In a tailoring collection, particularly one from a brand with history, there is always a fine balance between innovation of new products, and interpretation of existing. This weight of heritage is something E.Tautz bears –although not as a burden, but much like a Knight wearing his armour; purposefully, boldly and without compromise.


The Autumn Winter 2012 collection from E.Tautz collection embodied the 130 year ‘Hunting and Military’ background with references to original British cloths and construction. Heavy scotch plaid, soft-shouldered hunting coats were combined with a more comfortable silhouettes which, although clean in design, exuded a functional air, one of comfort.

The suiting was textured and layered with the emphasis on the weight of cloth. The peaks on the lapels were muted, framed with a raised ‘saddle’ finishing to the shoulder lending itself to a strong visage.


“There is an imponderable vastness to weight” wrote Richard Serra, an inspiration and the source of Patrick Grant’s fixation with dense absorbent forms and interpretation in clothes mass.

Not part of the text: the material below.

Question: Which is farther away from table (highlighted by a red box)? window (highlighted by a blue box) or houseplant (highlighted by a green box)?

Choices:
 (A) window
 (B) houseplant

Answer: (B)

 “British cloth makers have a way of creating cloths of a substance that few can match, because of our weather required them to do so. Serra’s drawings somehow called to mind these heavy British cloths: Cavalry Twill, Melton, Barathea.” – Patrick Grant


The weight of the garments were reflected through the soft, almost unending, shoulders of the coats often with concealed buttons; the continuity of the cloth adding to their intensity of purpose.


The statement colour through the collection is ‘hunting’ red, providing a stark contrast to the conservative palette. Seen in scotch plaid, wool coats, their linings as well as jacket trimmings, the red pays tribute E.Tautz’s weighty hunting heritage.